The key data structs are [`Pod5File`](docs/pod5_reader_api/pod5_file.md#pod5file) and [`Pod5FileThreadSafe`](docs/pod5_reader_api/pod5_file.md#pod5filethreadsafe) for **single-file access**, [`Pod5Dataset`](docs/pod5_reader_api/pod5_dataset.md#pod5dataset) and [`Pod5DatasetThreadSafe`](docs/pod5_reader_api/pod5_dataset.md#pod5datasetthreadsafe) for **multi-file access**. Reads stored in a given pod5 file are represented by the [`Pod5Read`](docs/pod5_reader_api/pod5_read.md).
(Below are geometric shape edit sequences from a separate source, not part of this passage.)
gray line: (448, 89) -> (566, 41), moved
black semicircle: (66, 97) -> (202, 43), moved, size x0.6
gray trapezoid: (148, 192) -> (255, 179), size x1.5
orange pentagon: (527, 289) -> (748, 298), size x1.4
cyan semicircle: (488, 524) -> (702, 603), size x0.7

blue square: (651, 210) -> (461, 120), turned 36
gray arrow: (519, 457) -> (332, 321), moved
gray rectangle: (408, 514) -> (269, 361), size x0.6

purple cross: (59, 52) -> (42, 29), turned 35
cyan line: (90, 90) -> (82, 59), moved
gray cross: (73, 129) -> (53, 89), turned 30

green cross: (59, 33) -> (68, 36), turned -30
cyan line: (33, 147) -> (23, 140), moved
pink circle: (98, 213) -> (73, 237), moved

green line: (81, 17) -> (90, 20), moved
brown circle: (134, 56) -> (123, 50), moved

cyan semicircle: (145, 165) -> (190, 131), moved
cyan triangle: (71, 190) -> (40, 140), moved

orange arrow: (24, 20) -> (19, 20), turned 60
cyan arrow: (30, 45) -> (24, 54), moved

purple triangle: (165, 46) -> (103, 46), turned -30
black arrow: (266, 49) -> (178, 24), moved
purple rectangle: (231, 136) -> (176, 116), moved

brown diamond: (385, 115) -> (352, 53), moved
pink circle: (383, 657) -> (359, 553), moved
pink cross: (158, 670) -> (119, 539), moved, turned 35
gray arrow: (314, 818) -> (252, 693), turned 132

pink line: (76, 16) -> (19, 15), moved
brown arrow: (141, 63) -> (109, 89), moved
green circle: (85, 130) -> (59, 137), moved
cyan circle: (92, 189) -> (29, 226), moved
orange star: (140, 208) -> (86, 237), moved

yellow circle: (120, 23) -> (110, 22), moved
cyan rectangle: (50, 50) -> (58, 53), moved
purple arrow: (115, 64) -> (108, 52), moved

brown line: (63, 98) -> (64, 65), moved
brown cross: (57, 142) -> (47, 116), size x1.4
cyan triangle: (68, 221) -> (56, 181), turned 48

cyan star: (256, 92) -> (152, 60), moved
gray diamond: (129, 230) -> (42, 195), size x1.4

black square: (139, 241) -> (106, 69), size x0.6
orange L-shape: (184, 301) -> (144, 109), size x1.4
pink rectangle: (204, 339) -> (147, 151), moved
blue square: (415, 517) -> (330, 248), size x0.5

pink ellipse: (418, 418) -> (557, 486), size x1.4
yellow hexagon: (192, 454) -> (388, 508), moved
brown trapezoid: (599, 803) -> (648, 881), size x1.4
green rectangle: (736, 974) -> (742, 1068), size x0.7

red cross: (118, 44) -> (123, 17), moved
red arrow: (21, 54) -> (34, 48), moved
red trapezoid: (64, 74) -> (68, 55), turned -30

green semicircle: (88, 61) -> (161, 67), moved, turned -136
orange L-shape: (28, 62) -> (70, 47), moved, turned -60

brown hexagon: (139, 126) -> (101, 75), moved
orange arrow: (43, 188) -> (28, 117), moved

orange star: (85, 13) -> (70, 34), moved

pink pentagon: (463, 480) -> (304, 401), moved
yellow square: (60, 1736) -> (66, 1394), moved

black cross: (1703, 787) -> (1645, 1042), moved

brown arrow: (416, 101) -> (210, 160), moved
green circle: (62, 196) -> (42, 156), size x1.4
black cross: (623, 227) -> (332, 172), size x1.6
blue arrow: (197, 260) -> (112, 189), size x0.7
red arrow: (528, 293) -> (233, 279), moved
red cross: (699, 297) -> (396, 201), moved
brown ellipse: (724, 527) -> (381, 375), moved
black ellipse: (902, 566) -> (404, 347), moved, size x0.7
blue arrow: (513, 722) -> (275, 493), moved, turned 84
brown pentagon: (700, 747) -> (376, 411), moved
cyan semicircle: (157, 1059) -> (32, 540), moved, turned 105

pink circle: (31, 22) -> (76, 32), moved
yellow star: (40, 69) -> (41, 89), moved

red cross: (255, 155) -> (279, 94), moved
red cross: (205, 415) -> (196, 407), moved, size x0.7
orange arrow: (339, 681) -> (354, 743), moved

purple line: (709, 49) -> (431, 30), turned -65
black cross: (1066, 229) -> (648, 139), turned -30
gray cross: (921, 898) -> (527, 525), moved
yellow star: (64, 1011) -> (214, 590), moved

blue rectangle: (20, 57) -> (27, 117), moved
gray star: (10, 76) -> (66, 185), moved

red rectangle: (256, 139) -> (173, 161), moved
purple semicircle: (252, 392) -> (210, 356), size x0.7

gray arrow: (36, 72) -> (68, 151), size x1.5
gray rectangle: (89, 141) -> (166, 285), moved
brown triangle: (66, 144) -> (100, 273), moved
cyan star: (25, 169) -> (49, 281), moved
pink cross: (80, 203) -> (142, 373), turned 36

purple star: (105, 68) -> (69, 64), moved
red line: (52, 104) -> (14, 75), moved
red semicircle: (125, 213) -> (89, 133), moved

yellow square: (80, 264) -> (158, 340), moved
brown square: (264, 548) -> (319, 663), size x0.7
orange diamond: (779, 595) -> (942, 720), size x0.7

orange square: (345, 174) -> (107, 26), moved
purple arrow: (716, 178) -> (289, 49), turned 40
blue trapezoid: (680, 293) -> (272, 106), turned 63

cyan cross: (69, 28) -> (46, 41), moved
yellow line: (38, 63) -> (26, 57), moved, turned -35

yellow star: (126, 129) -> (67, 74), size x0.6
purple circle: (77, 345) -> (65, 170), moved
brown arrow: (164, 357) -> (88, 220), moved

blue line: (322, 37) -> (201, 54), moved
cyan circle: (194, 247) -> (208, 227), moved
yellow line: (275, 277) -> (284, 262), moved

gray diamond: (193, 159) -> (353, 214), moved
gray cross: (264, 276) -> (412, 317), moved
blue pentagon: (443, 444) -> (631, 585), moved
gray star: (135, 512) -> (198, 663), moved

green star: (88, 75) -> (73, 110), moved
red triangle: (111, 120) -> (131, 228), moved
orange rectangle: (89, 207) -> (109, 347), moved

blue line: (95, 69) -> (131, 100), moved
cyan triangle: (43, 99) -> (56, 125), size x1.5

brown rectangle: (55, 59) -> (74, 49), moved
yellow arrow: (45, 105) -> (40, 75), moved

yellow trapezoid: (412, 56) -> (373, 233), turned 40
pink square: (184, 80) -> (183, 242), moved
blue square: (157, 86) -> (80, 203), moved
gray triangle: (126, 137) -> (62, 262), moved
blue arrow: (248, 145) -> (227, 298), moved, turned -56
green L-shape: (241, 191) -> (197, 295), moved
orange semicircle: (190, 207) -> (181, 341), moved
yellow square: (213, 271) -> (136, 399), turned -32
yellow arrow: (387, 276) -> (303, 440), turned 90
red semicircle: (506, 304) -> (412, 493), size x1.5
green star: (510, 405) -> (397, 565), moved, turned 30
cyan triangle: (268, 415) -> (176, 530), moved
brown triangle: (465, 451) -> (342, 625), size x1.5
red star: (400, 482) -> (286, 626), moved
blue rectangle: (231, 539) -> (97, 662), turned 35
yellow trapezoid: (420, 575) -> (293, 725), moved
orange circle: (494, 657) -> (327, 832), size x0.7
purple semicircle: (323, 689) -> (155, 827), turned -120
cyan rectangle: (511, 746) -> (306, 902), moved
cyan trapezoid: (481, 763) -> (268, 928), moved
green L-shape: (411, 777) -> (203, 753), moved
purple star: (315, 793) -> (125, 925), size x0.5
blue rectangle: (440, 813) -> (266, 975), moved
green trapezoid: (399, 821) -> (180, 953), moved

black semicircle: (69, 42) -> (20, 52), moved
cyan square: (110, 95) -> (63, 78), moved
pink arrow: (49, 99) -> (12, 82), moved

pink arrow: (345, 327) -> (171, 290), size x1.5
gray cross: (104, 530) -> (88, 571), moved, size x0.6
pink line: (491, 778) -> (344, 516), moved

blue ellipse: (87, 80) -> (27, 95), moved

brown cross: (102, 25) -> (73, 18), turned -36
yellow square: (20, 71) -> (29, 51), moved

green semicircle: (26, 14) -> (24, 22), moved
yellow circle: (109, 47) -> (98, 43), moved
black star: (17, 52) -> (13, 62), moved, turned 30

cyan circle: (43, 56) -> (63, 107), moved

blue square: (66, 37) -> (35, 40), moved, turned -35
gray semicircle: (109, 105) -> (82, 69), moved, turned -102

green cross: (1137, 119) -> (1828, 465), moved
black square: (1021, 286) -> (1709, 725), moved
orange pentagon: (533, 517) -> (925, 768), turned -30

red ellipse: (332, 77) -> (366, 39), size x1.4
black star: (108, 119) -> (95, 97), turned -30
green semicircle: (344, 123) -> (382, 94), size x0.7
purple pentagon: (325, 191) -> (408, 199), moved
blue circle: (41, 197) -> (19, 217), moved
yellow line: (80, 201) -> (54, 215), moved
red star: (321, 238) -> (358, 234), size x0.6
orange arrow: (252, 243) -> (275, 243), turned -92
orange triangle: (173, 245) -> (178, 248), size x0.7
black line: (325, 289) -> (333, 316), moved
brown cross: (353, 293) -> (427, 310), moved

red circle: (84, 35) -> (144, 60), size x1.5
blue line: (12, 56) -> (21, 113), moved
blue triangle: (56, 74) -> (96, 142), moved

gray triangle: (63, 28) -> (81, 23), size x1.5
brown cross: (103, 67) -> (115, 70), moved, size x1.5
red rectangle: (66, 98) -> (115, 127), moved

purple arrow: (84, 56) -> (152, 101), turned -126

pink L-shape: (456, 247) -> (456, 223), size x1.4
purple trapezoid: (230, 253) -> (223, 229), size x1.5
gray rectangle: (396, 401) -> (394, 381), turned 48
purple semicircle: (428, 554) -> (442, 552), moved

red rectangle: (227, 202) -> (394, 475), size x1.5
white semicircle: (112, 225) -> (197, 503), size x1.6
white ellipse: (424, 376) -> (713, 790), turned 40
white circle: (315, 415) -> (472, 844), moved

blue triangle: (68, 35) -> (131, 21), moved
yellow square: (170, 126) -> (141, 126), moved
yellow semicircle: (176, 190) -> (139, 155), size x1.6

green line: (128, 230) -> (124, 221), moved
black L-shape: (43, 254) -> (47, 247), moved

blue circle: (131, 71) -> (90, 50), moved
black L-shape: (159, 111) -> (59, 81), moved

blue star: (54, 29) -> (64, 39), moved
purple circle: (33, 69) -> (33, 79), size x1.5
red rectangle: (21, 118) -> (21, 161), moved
Follow the links for detailled information about all availalbe functions and examples. 


## Repository structure

The code-base is split into different libraries:
- [`fishnet`](fishnet/): Contains the entry point to the command line interface
- [`alignment`](alignment/): Contains the signal-to-sequence alignment logic
- [`reformat`](reformat/): Contains the reformatting logic
- [`pod5_reader_api`](pod5_reader_api/): Contains the logic for accessing pod5 data
- [`helper`](helper/): Contains helper scripts used in the `alignment` and `reformat` libraries

Beyond the code the repo contains [example data](example_data/) to test fishnet, and detailled [documentation](docs/) of all libraries.

## License

This project is licensed under the GPL3.0 License. See the [LICENSE](./LICENSE) file for details.